= The task =
Would you please set down the lines of the data from the one containing "Popular Features" to the final line, exactly and only those?

= Excerpted records =
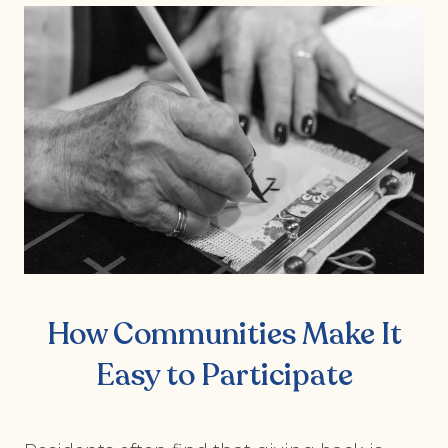
How Communities Make It
Easy to Participate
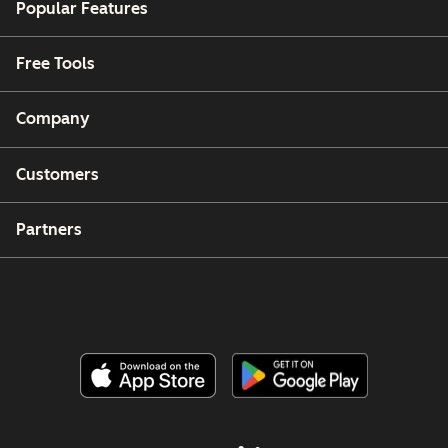
Popular Features
Free Tools
Company
Customers
Partners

= Task answer =
Popular Features
Free Tools
Company
Customers
Partners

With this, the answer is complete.